The EPV20001 study, presented by Dr. Edwin DeJesus of the U.S. on behalf of an international group of investigators, compared the efficacy and safety of once-daily (QD) to twice-daily (BID) lamivudine (3TC, Epivir) in combination with zidovudine (ZDV, Retrovir) and efavirenz (EFV, Sustiva). The study was double-blinded and placebo-controlled, meaning that all study participants took lamivudine study pills twice daily (whether placebo or active). Five hundred fifty four participants were randomized to receive one of the two doses. The study showed comparable antiviral and immunologic potency between the QD and BID lamivudine arms, with about 60 percent of both groups having undetectable viral loads (less than 50 copies) at 48 weeks. CD4 cell increases were about 145 cells. Interestingly, there were more medication discontinuations (due to adverse events) among the BID (13 percent) then the QD group (7 percent).

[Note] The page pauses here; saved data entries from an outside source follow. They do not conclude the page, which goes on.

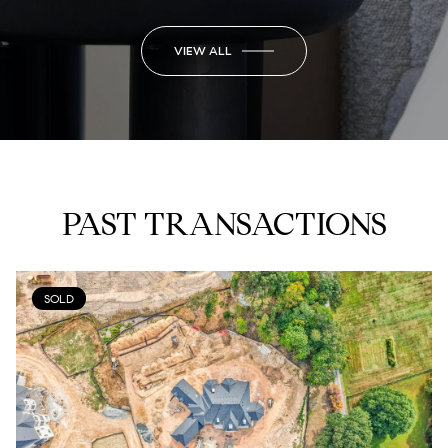
VIEW ALL
PAST TRANSACTIONS
SOLD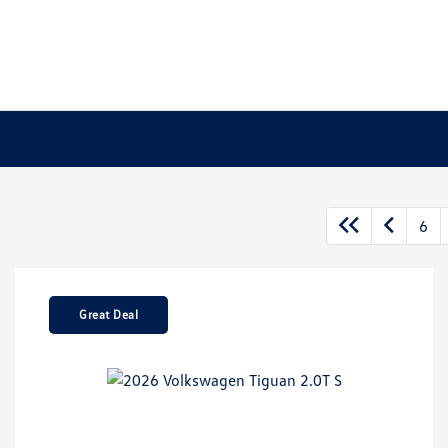
6
Great Deal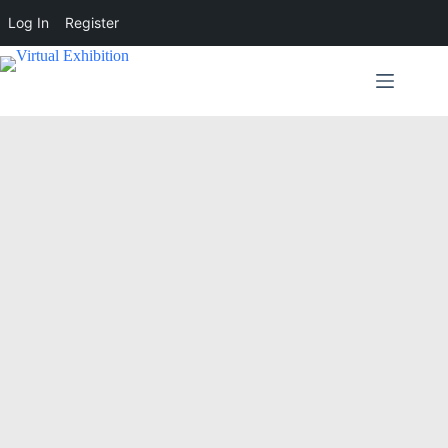
Log In
Register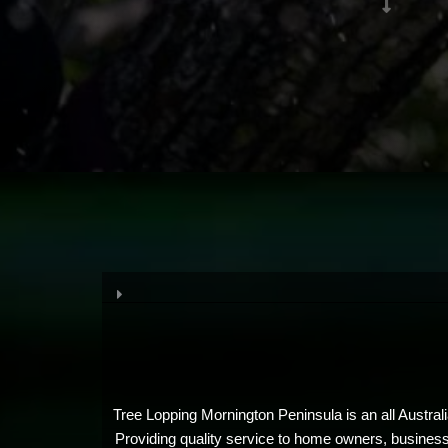
Tree Lopping Mornington Peninsula is an all Austral
Providing quality service to home owners, businesses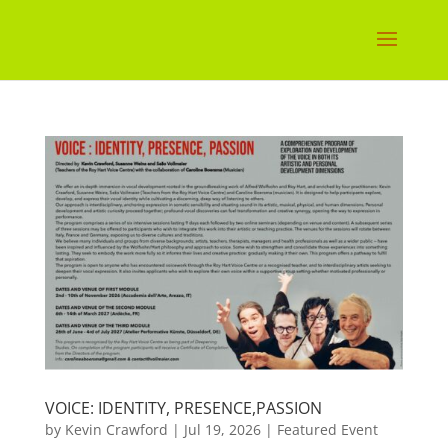
VOICE: IDENTITY, PRESENCE,PASSION
by
Kevin Crawford
|
Jul 19, 2026
|
Featured Event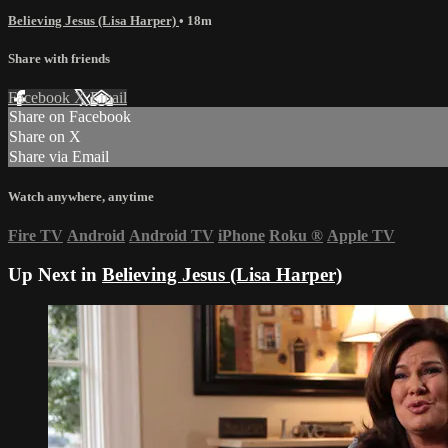
Believing Jesus (Lisa Harper)
• 18m
Share with friends
Facebook
X
Email
Share on Facebook
Share on X
Share via Email
Watch anywhere, anytime
Fire TV
Android
Android TV
iPhone
Roku
®
Apple TV
Up Next in
Believing Jesus (Lisa Harper)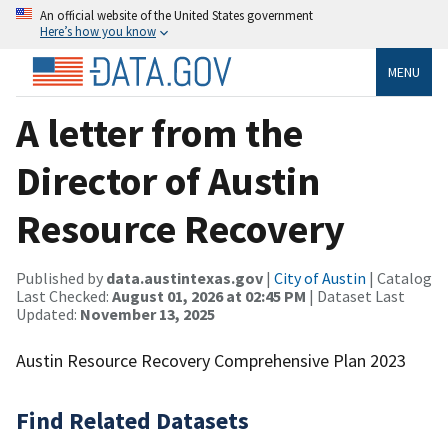
An official website of the United States government
Here’s how you know
MENU
A letter from the
Director of Austin
Resource Recovery
Published by
data.austintexas.gov
|
City of Austin
| Catalog
Last Checked:
August 01, 2026 at 02:45 PM
| Dataset Last
Updated:
November 13, 2025
Austin Resource Recovery Comprehensive Plan 2023
Find Related Datasets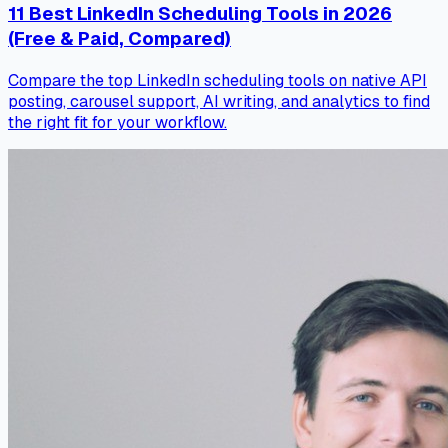
11 Best LinkedIn Scheduling Tools in 2026
(Free & Paid, Compared)
Compare the top LinkedIn scheduling tools on native API
posting, carousel support, AI writing, and analytics to find
the right fit for your workflow.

The results of this study provide further corroboration of the ability to dose lamivudine once-daily. Indeed, both the European Medical Evaluation Agency (EMEA) and U.S. Food and Drug Administration (FDA) have recently approved the QD use of the medication. I look forward to the U.S. introduction of the 300 mg lamivudine tablet (already available in Europe). Clearly, the era of once-daily medications has arrived.
Other medications approved to be dosed once daily include didanosine (ddI, Videx), tenofovir (TDF, Viread) and efavirenz, while several others have ongoing studies to evaluate QD dosing -- abacavir (ABC, Ziagen) and zidovudine, as well as several protease inhibitors.
What do these data mean to persons with HIV infection? In our practice, if the entire current drug regimen can be given QD, then lamivudine is readily switched to QD. Should patients taking lamivudine with zidovudine in the fixed dose combination pill, Combivir (COM), be switched off of zidovudine? In my practice, this has not been done with any frequency, unless there are ongoing significant zidovudine side effects. The observation that there is no side effect profile cost with QD lamivudine (indeed, this study shows less side effects with QD) is very important and encouraging. Does this mean that QD dosing will be the principle reason for picking a treatment regimen? I'd think that this would be overly simplistic. There are many factors that go into the choice of medications (side effects, toxicity, pill burden, sequencing), but these easier-to-take options will definitely play a big role in treatment decisions.